Trump, however, has turned these events into media shows, sometimes lasting more than an hour with extensive unscripted commentary, as well as numerous questions taken from reporters.
“He actually wants the media to think they’re getting something when they’re asking him questions and he wants to give answers that he thinks will interest the media and help reporters have more exciting stories,” says Bierman. “That benefits him but he’s also reading the room just like he does with every other audience.”
Occasional presidential flattery
Sometimes Trump will compliment a reporter’s question, even if it is unremarkable – something that can also distract the questioner.
“That’s the best question you ever asked,” Trump once replied to this reporter in the Oval Office, who asked whether he had yet phoned congratulations to the new British prime minister, Boris Johnson.
I reminded him I had asked the question earlier and he has said “no,” thus was again asking. The president then replied he had just been on the phone with Johnson right before we had walked in.
Thus, a small piece of news was produced, which does not happen with a lot of the questions put to the president.
Trump has given extended exclusive interviews to certain media outlets, especially Fox News, seen as a cheerleader for his administration compared to other U.S. cable news channels, which are generally more critical of his administration.
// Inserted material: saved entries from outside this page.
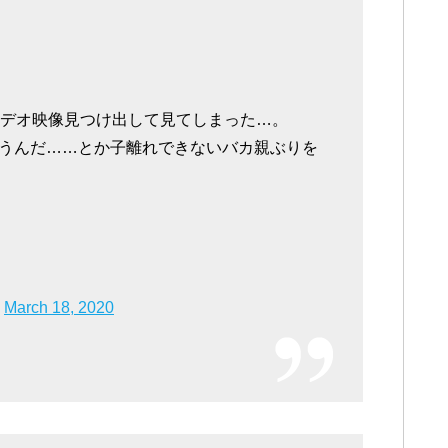
ビデオ映像見つけ出して見てしまった…。
うんだ……とか子離れできないバカ親ぶりを
)
March 18, 2020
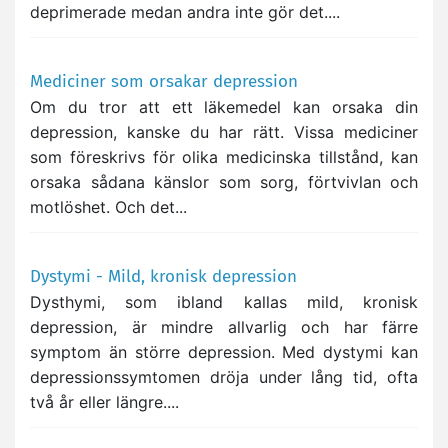
deprimerade medan andra inte gör det....
Mediciner som orsakar depression
Om du tror att ett läkemedel kan orsaka din
depression, kanske du har rätt. Vissa mediciner
som föreskrivs för olika medicinska tillstånd, kan
orsaka sådana känslor som sorg, förtvivlan och
motlöshet. Och det...
Dystymi - Mild, kronisk depression
Dysthymi, som ibland kallas mild, kronisk
depression, är mindre allvarlig och har färre
symptom än större depression. Med dystymi kan
depressionssymtomen dröja under lång tid, ofta
två år eller längre....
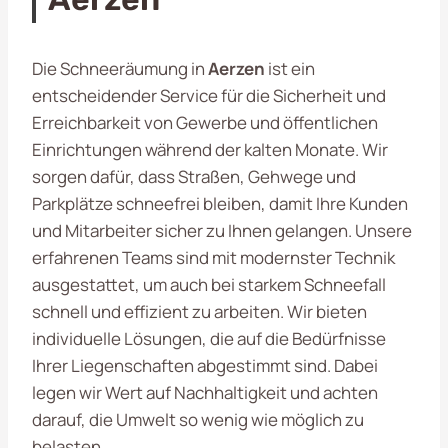
Die Schneeräumung in
Aerzen
ist ein
entscheidender Service für die Sicherheit und
Erreichbarkeit von Gewerbe und öffentlichen
Einrichtungen während der kalten Monate. Wir
sorgen dafür, dass Straßen, Gehwege und
Parkplätze schneefrei bleiben, damit Ihre Kunden
und Mitarbeiter sicher zu Ihnen gelangen. Unsere
erfahrenen Teams sind mit modernster Technik
ausgestattet, um auch bei starkem Schneefall
schnell und effizient zu arbeiten. Wir bieten
individuelle Lösungen, die auf die Bedürfnisse
Ihrer Liegenschaften abgestimmt sind. Dabei
legen wir Wert auf Nachhaltigkeit und achten
darauf, die Umwelt so wenig wie möglich zu
belasten.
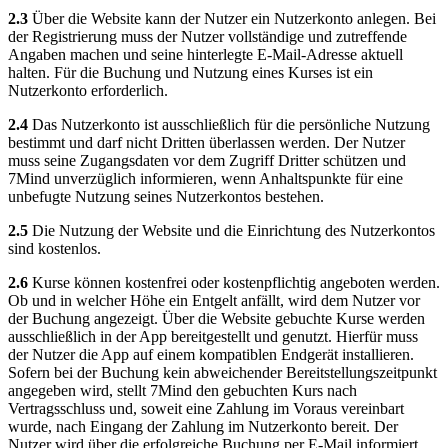
2.3
Über die Website kann der Nutzer ein Nutzerkonto anlegen. Bei
der Registrierung muss der Nutzer vollständige und zutreffende
Angaben machen und seine hinterlegte E-Mail-Adresse aktuell
halten. Für die Buchung und Nutzung eines Kurses ist ein
Nutzerkonto erforderlich.
2.4
Das Nutzerkonto ist ausschließlich für die persönliche Nutzung
bestimmt und darf nicht Dritten überlassen werden. Der Nutzer
muss seine Zugangsdaten vor dem Zugriff Dritter schützen und
7Mind unverzüglich informieren, wenn Anhaltspunkte für eine
unbefugte Nutzung seines Nutzerkontos bestehen.
2.5
Die Nutzung der Website und die Einrichtung des Nutzerkontos
sind kostenlos.
2.6
Kurse können kostenfrei oder kostenpflichtig angeboten werden.
Ob und in welcher Höhe ein Entgelt anfällt, wird dem Nutzer vor
der Buchung angezeigt. Über die Website gebuchte Kurse werden
ausschließlich in der App bereitgestellt und genutzt. Hierfür muss
der Nutzer die App auf einem kompatiblen Endgerät installieren.
Sofern bei der Buchung kein abweichender Bereitstellungszeitpunkt
angegeben wird, stellt 7Mind den gebuchten Kurs nach
Vertragsschluss und, soweit eine Zahlung im Voraus vereinbart
wurde, nach Eingang der Zahlung im Nutzerkonto bereit. Der
Nutzer wird über die erfolgreiche Buchung per E-Mail informiert.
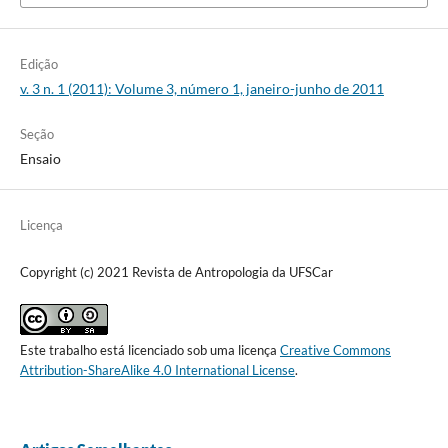
Edição
v. 3 n. 1 (2011): Volume 3, número 1, janeiro-junho de 2011
Seção
Ensaio
Licença
Copyright (c) 2021 Revista de Antropologia da UFSCar
Este trabalho está licenciado sob uma licença
Creative Commons
Attribution-ShareAlike 4.0 International License
.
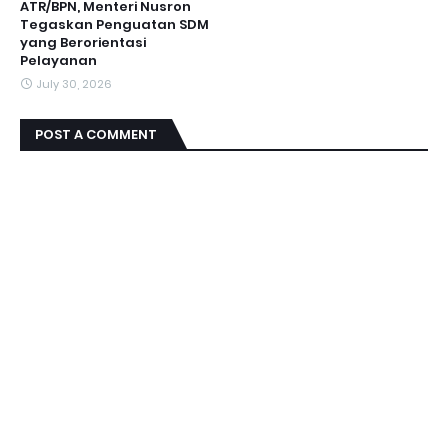
ATR/BPN, Menteri Nusron
Tegaskan Penguatan SDM
yang Berorientasi
Pelayanan
July 30, 2026
POST A COMMENT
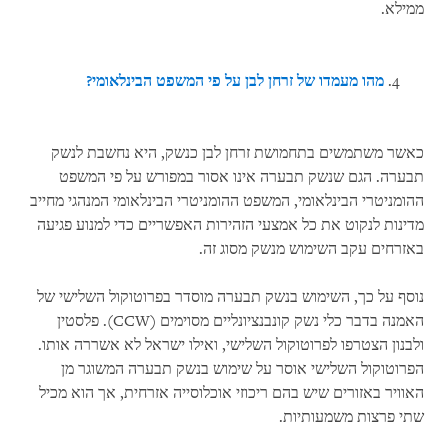
ממילא.
מהו מעמדו של זרחן לבן על פי המשפט הבינלאומי?
כאשר משתמשים בתחמושת זרחן לבן כנשק, היא נחשבת לנשק
תבערה. הגם שנשק תבערה אינו אסור במפורש על פי המשפט
ההומניטרי הבינלאומי, המשפט ההומניטרי הבינלאומי המנהגי מחייב
מדינות לנקוט את כל אמצעי הזהירות האפשריים כדי למנוע פגיעה
באזרחים עקב השימוש מנשק מסוג זה.
נוסף על כך, השימוש בנשק תבערה מוסדר בפרוטוקול השלישי של
האמנה בדבר כלי נשק קונבנציונליים מסוימים (CCW). פלסטין
ולבנון הצטרפו לפרוטוקול השלישי, ואילו ישראל לא אשררה אותו.
הפרוטוקול השלישי אוסר על שימוש בנשק תבערה המשוגר מן
האוויר באזורים שיש בהם ריכוזי אוכלוסייה אזרחית, אך הוא מכיל
שתי פרצות משמעותיות.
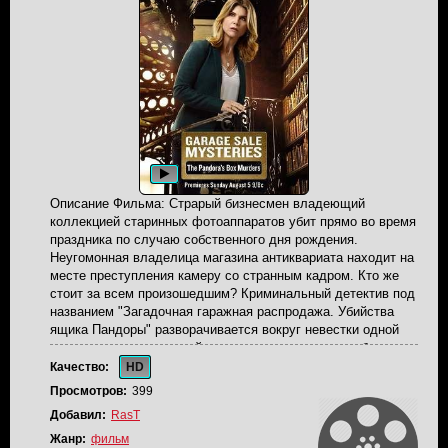
Описание Фильма: Страрый бизнесмен владеющий
коллекцией старинных фотоаппаратов убит прямо во время
праздника по случаю собственного дня рождения.
Неугомонная владелица магазина антиквариата находит на
месте преступления камеру со странным кадром. Кто же
стоит за всем произошедшим? Криминальный детектив под
названием "Загадочная гаражная распродажа. Убийства
ящика Пандоры" разворачивается вокруг невестки одной
довольно состоятельной семьи, которая однажды была
вынуждена заручиться поддержкой Дженнифер с разгадкой
Качество:
HD
загадочной шкатулки-головоломки, которую ее теща
Просмотров:
399
оставила после своей смерти.
Добавил:
RasT
Жанр:
фильм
Advice on posing questions
Greta Van Susteren, who had extensive experience interviewing Trump for decades before he became president, suggests the best question to a president “begins with ‘why’ and you just let them talk. You get a lot more information that way.”
Trump has given Van Susteren two interviews during overseas presidential trips (Singapore and Argentina) for her weekly VOA television program.
Van Susteren, who has been interviewing presidents since George H.W. Bush, laments the frequent acrimony between reporters and Trump.
“I think it’s gone so far off the rails on both sides,” she says, adding that “all presidents are always gaming us in the media.”
Van Susteren, who also hosts a weekly syndicated show for Gray Television, says her format of exclusive long-form interviews is a luxury compared to the “very different beast on a daily beat at the White House with the constant firehose of activities.”
Regardless of the format, Van Susteren says it remains the job of the journalists “to scrutinize the people in power.”
Bierman agrees.
“I think it is important that we, as reporters, remind the public that our primary job is to question authority, no matter who it is and to ask tough questions,” he tells VOA. “It might seem at times like we’re being rude or pushy, but we’re there as their proxies and we need to make all the people we cover accountable and sometimes uncomfortable.”